İkincisi ise Hazine hisselerini borsanın en yüksek seviyesinden satın almak iyi bir fikir olmayabilir. Geri alımların çok yüksek seviyelere ulaştığı bir başka aşama olan 2007-2008 emsali, bize hatırlatmak için var. Bununla birlikte, sistemik olduğu için daha da ciddi olan, dikkate alınması gereken üçüncü bir yön daha vardır. Nitekim bir sonraki krizde kendimizi geri alımlarla şişirilmiş bir seviyeden düşecek bir borsa ve sahip olduklarından daha az sağlam bilançoya sahip şirketlerle karşı karşıya bulacağız. İdeal olarak konjonktür karşıtı bir niyetle (hazine hisselerini en yüksek seviyeden değil, en düşük seviyeden satın almak) başlatılması gereken geri alımlar yine konjonktür yanlısı olacak. Bununla birlikte, kurumsal mali tabloların gerçekliği, karmaşıklığı içinde düşünülmelidir. Druckenmiller'in işaret ettiği gibi, Amerika'daki kurumsal borcun 3.5'de 2007 trilyondan bugün 7 trilyona çıktığı doğrudur, ancak bu arada çoğu şirketin etkileyici pozitif nakit akışları biriktirdiği de aynı derecede doğrudur. Amerika Birleşik Devletleri dışında büyük bir nakit birikimi ve aynı zamanda, özellikle çok uluslu şirketler arasında, hazine hisselerinin geri satın alınması için iç piyasada borca ​​artan bir şekilde başvurulması sık görülmektedir.

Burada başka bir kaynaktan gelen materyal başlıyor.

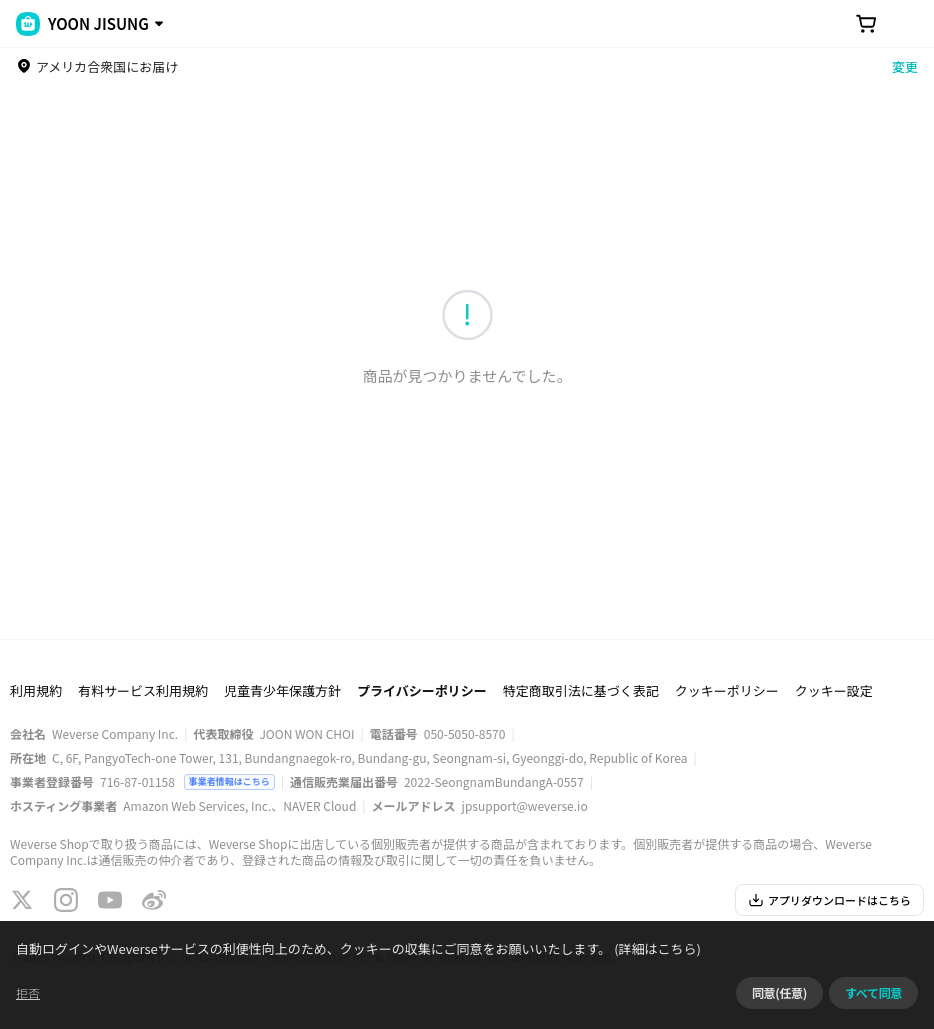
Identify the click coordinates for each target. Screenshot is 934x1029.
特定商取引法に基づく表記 (581, 690)
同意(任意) (779, 992)
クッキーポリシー (727, 690)
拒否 (28, 992)
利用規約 (36, 690)
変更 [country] (905, 66)
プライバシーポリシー (422, 690)
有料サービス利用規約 (143, 690)
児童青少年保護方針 (282, 690)
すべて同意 (873, 992)
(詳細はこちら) (656, 948)
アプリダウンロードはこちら (829, 900)
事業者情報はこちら (229, 781)
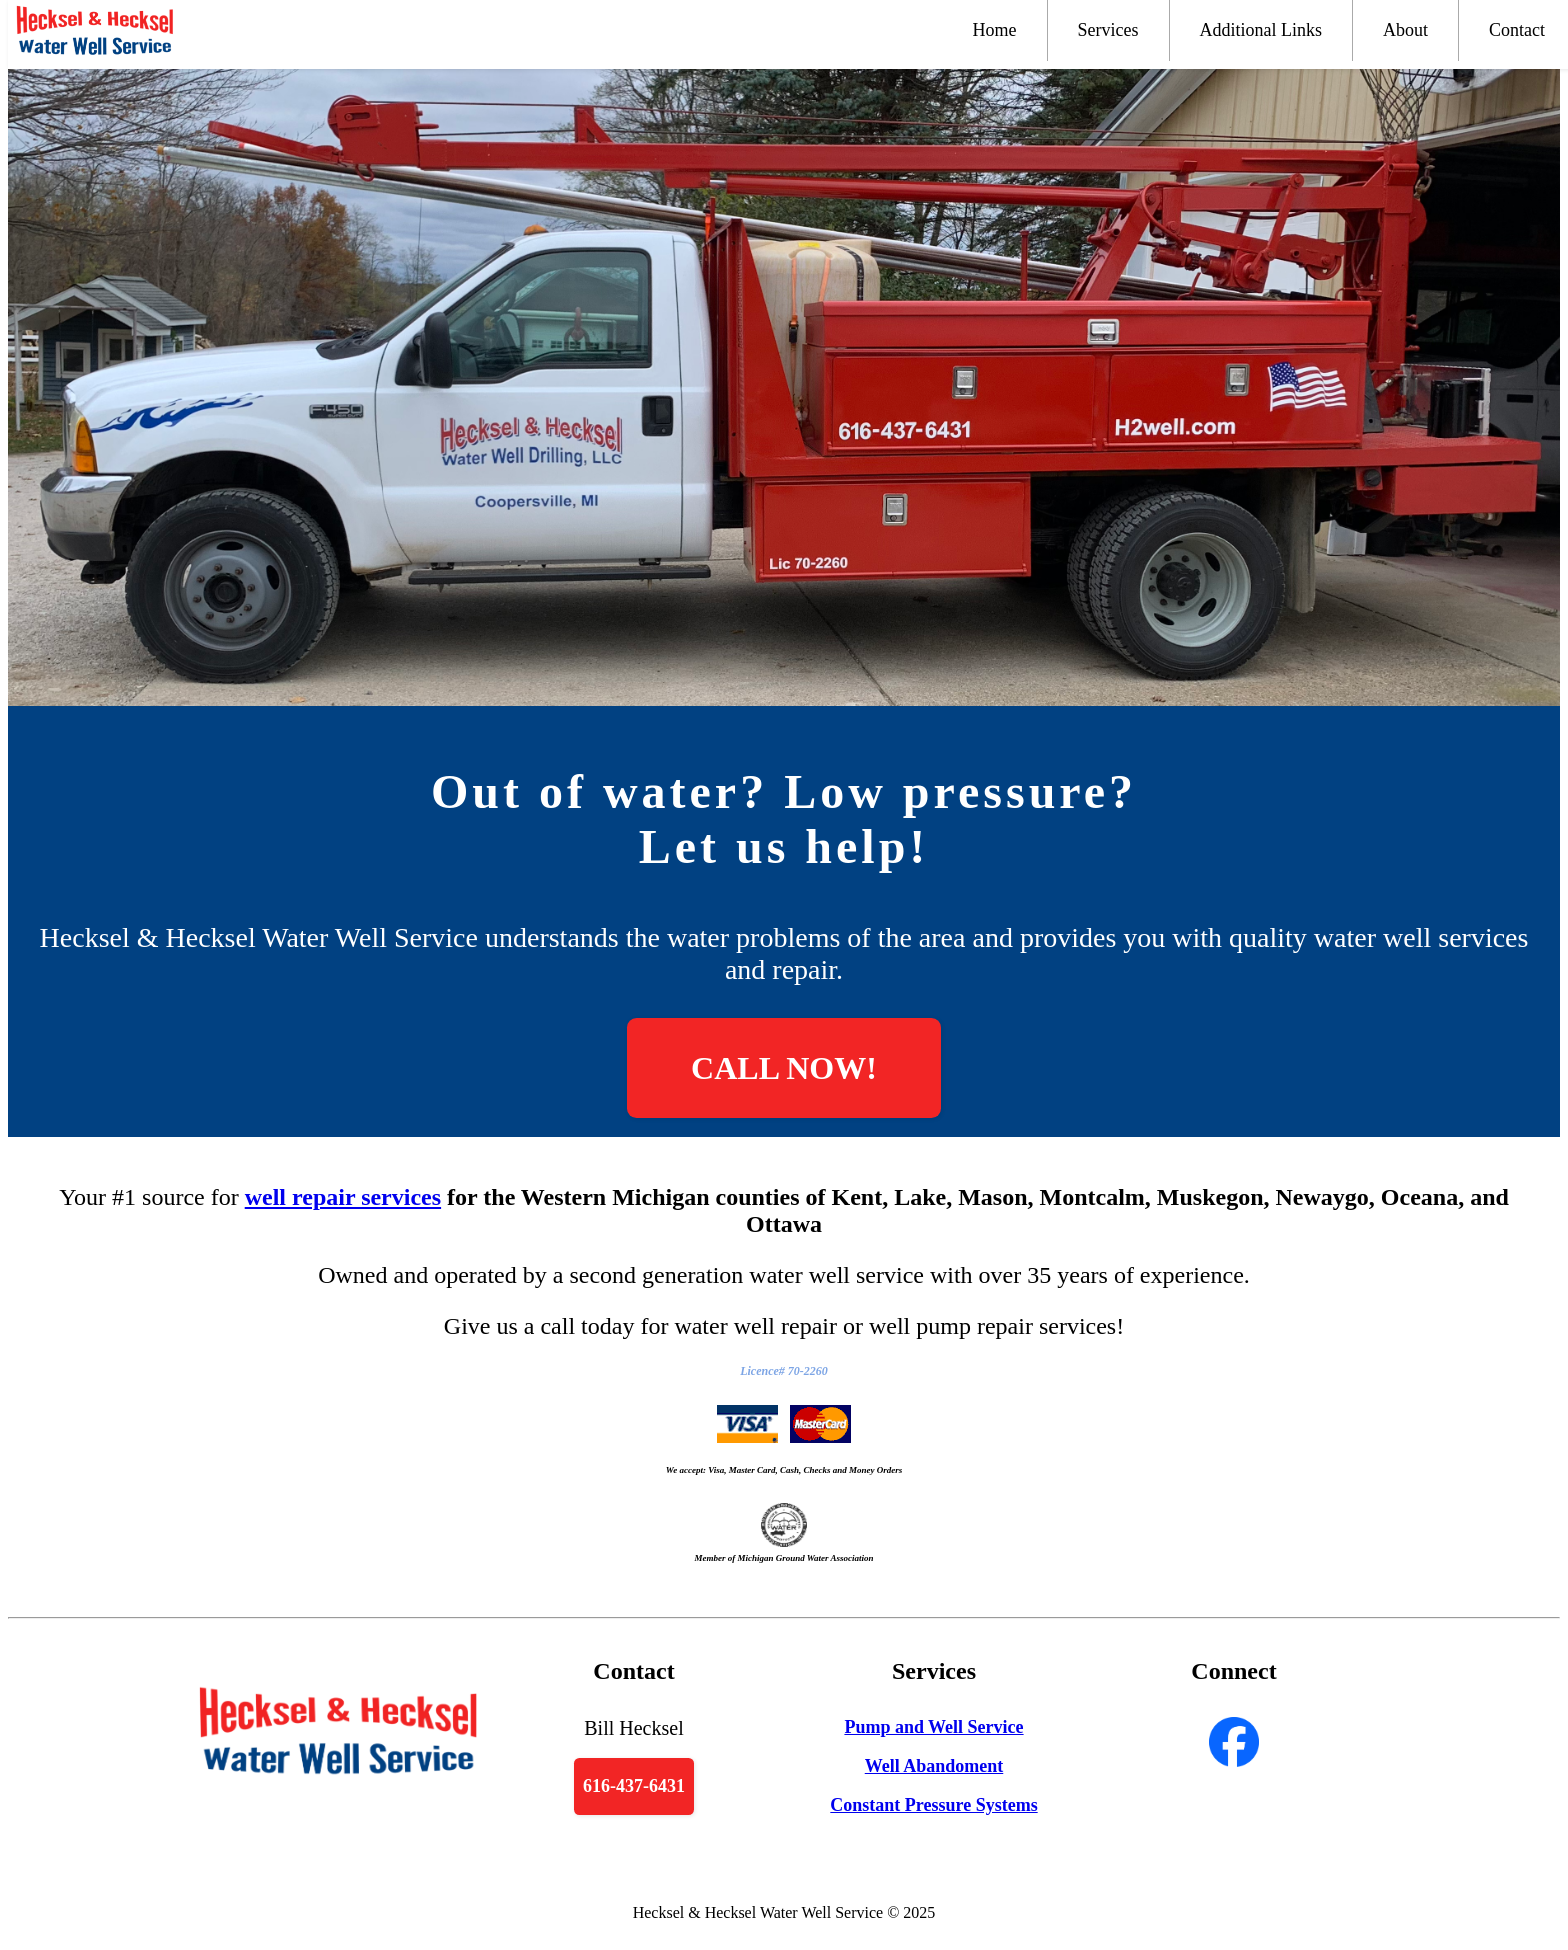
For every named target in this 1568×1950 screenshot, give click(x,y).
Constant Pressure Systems (933, 1805)
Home (995, 30)
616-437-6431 (634, 1786)
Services (1108, 30)
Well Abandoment (934, 1766)
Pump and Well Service (933, 1727)
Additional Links (1261, 30)
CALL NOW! (784, 1068)
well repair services (343, 1197)
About (1405, 30)
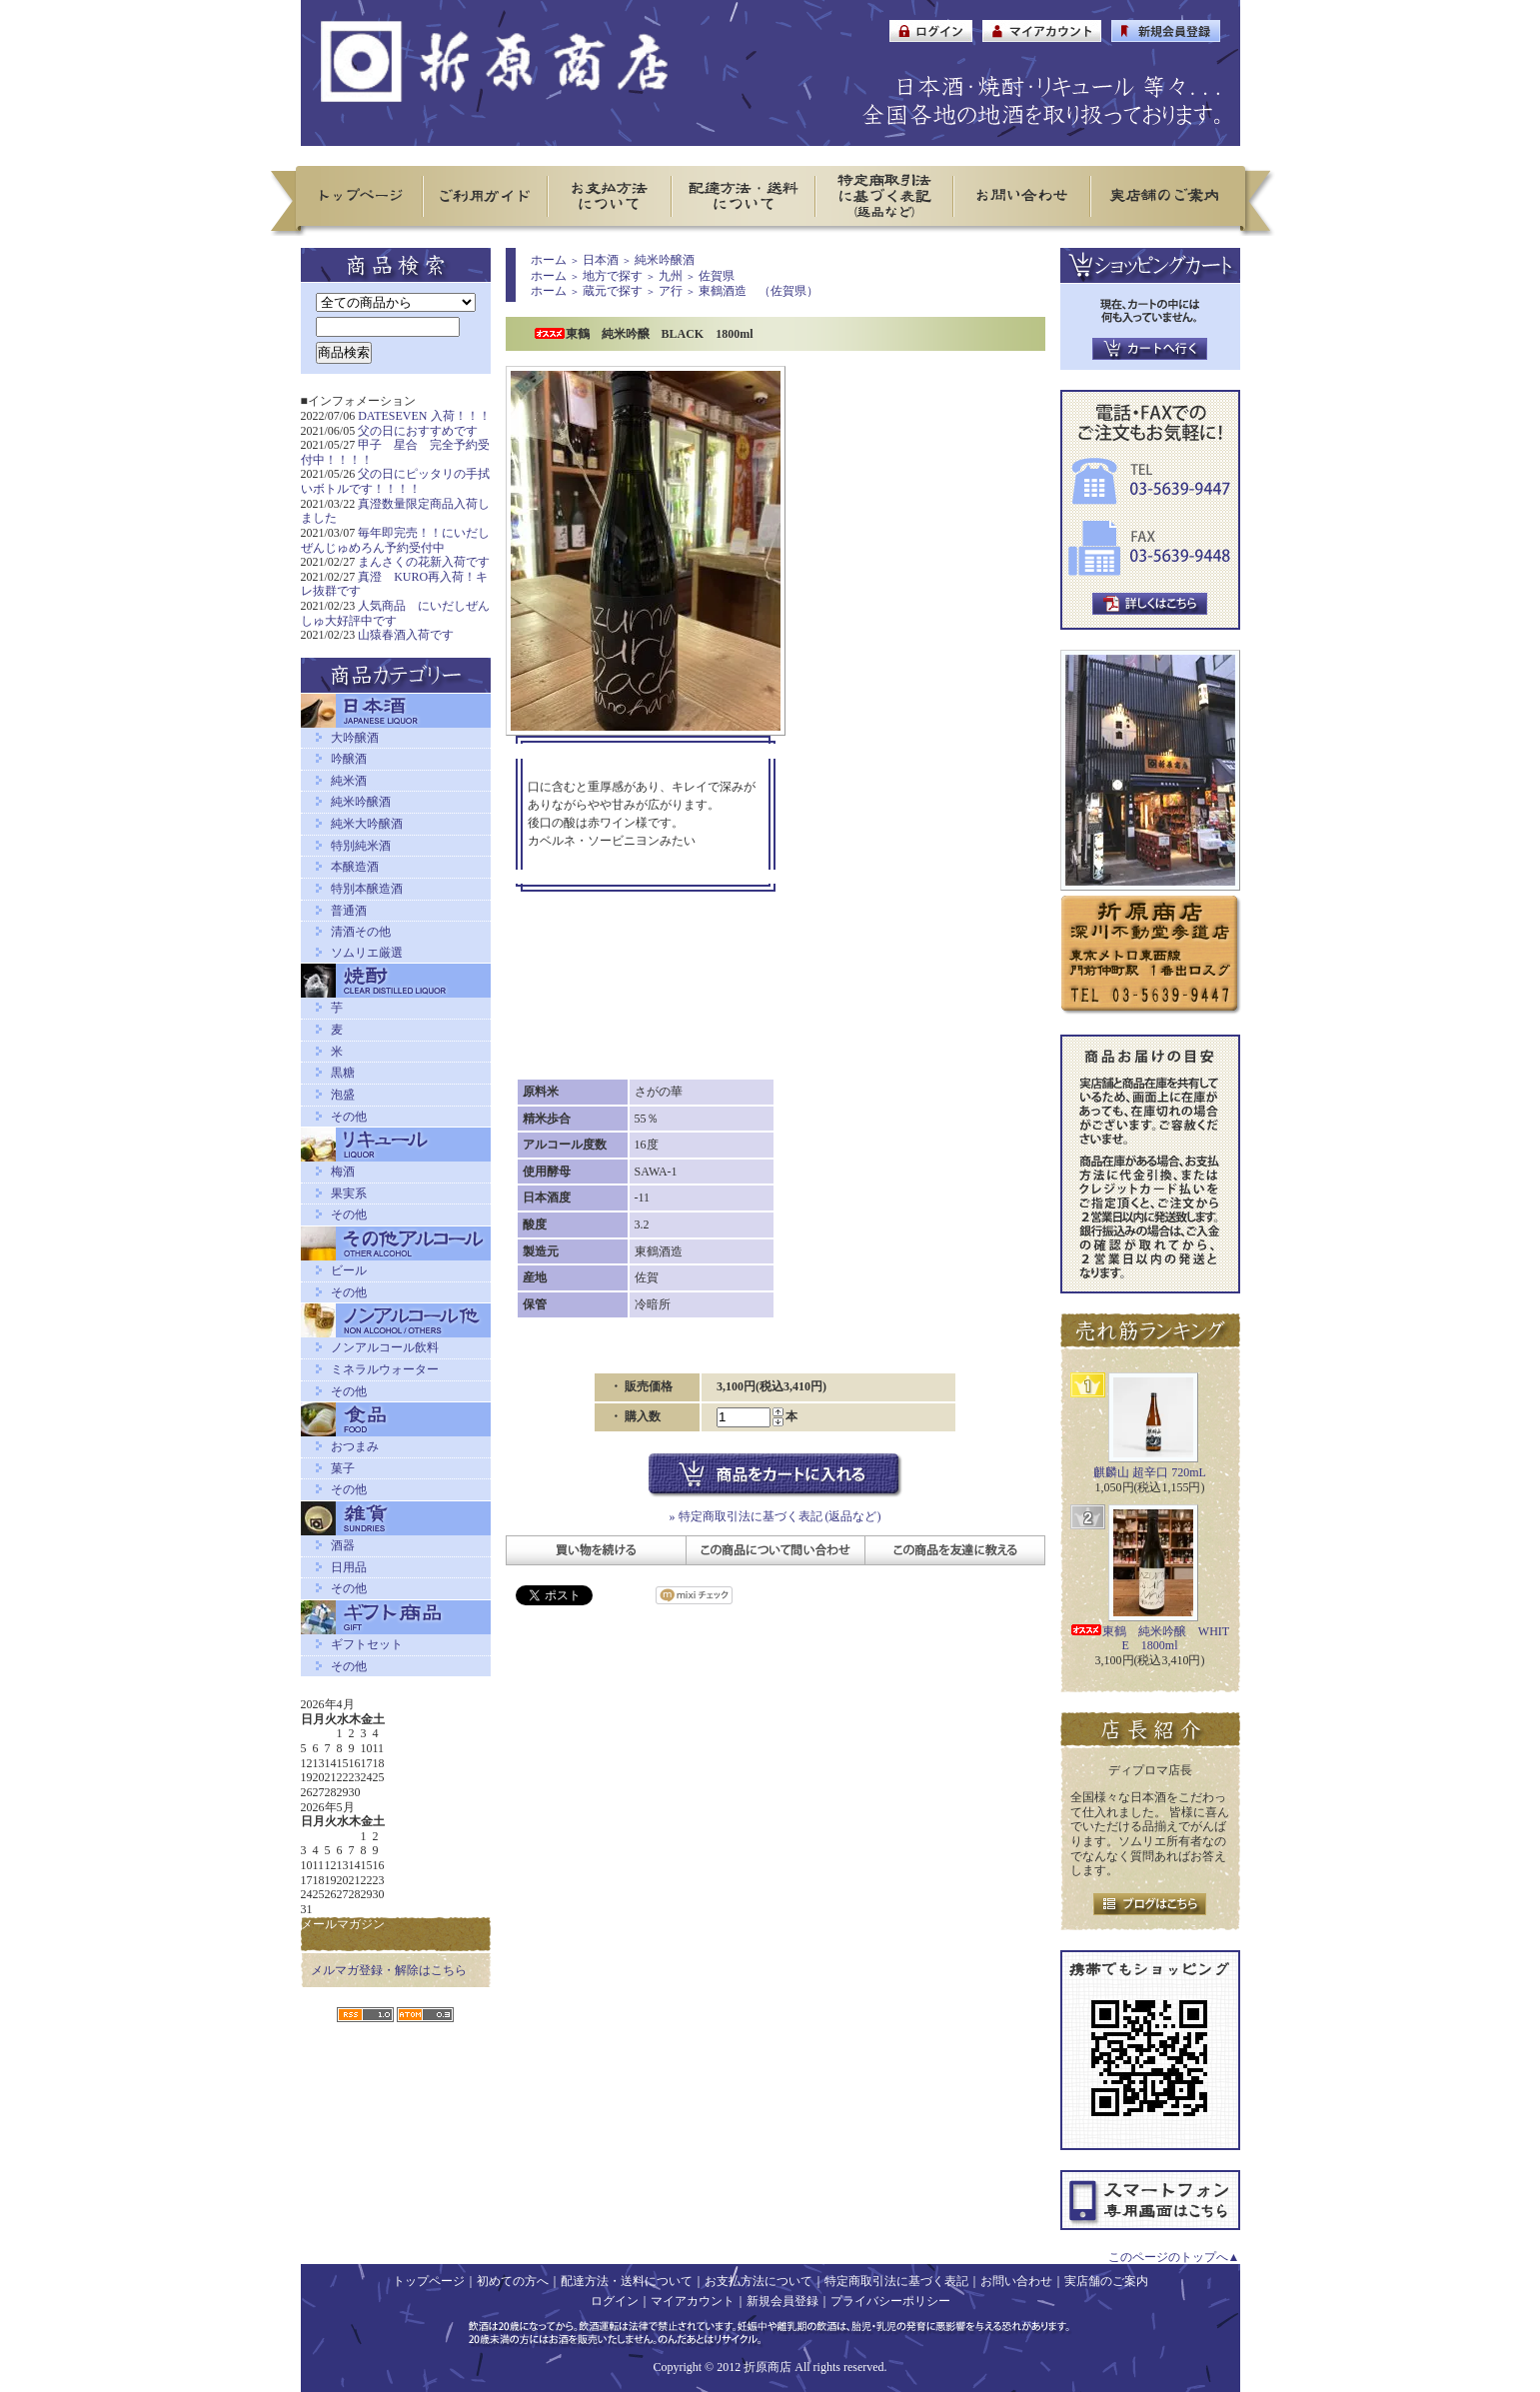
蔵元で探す (613, 291)
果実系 (349, 1193)
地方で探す (613, 276)
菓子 (343, 1468)
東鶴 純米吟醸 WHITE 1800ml (1149, 1638)
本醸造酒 (355, 867)
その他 (349, 1117)
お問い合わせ (1016, 2281)
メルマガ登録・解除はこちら (389, 1970)
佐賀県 (717, 276)
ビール (349, 1270)
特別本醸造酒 (367, 889)
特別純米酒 (361, 846)
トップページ (429, 2281)
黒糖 (343, 1073)
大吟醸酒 (355, 738)
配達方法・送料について (627, 2281)
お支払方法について (758, 2281)
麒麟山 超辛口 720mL (1149, 1472)
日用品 (349, 1567)
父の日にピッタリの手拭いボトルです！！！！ (396, 481)
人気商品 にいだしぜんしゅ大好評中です (396, 613)
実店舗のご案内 (1106, 2281)
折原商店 (767, 2367)
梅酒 (343, 1172)
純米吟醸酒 (361, 802)
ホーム (549, 260)
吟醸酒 (349, 759)
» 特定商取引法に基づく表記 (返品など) (775, 1516)
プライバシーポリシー (890, 2301)
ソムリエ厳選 (367, 953)
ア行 (671, 291)
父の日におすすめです (418, 431)
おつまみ (355, 1446)
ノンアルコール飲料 (385, 1347)
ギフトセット (367, 1644)
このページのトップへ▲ (1174, 2257)
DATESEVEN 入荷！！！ (424, 416)
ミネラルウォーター (385, 1369)
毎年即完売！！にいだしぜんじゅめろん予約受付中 (396, 540)
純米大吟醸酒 (367, 824)
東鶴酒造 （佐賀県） (758, 291)
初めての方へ (513, 2281)
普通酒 (349, 911)
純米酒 (349, 781)
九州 (671, 276)
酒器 (343, 1545)
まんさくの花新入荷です (424, 562)
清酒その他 (361, 932)
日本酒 (601, 260)
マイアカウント (693, 2301)
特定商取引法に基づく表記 (896, 2281)
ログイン (615, 2301)
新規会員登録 (782, 2301)
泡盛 (343, 1095)
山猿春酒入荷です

Gelince tahvil dünyasında kargaşaKüresel büyümenin beklenenden daha zayıf olduğu bir dönemde getirilerdeki artışın gelmesi tuhaf olsa da, volatilitenin er ya da geç toparlanmasını beklemek mantıklıydı. Bir bakıma bu, bir nebze enflasyon beklentisi yaratabilen politika yapıcılar için bir başarıyı temsil ediyor. Avrupa'da negatif oranlardaki sapmanın, ekonomi için en iyi şekilde, yani reel oranlardaki bir artış sayesinde değil, enflasyondaki ılımlı bir artış sayesinde yakında sona ermesi muhtemeldir. Tahviller acı çekecek, ancak çok sınırlı bir şekilde. Operasyonel olarak, portföyleri agresif bir şekilde ayarlama zamanının geldiğini düşünmüyoruz. Tahvillerin seküler yükselişinin sonuna yaklaştığı ve hisse senetlerinin artan kazançların önemli desteğini koruyacağı, ancak çoklu genişlemenin sona ermesiyle ödeme yapmak zorunda kalacağı bir dünyada ayarlanması gereken, eğer varsa, performans beklentileridir. ufukta beliren daha yüksek oynaklık. Dolara gelince, Amerika'nın ekonomisini canlandırmak için dolarda keskin bir değer kaybına ihtiyacı olduğunu düşünmüyoruz. Öte yandan, bu baskı etkisini gösterir göstermez, ekonomisinin yapısal gücü nedeniyle dolar yeniden tercih edilen para birimi olacaktır.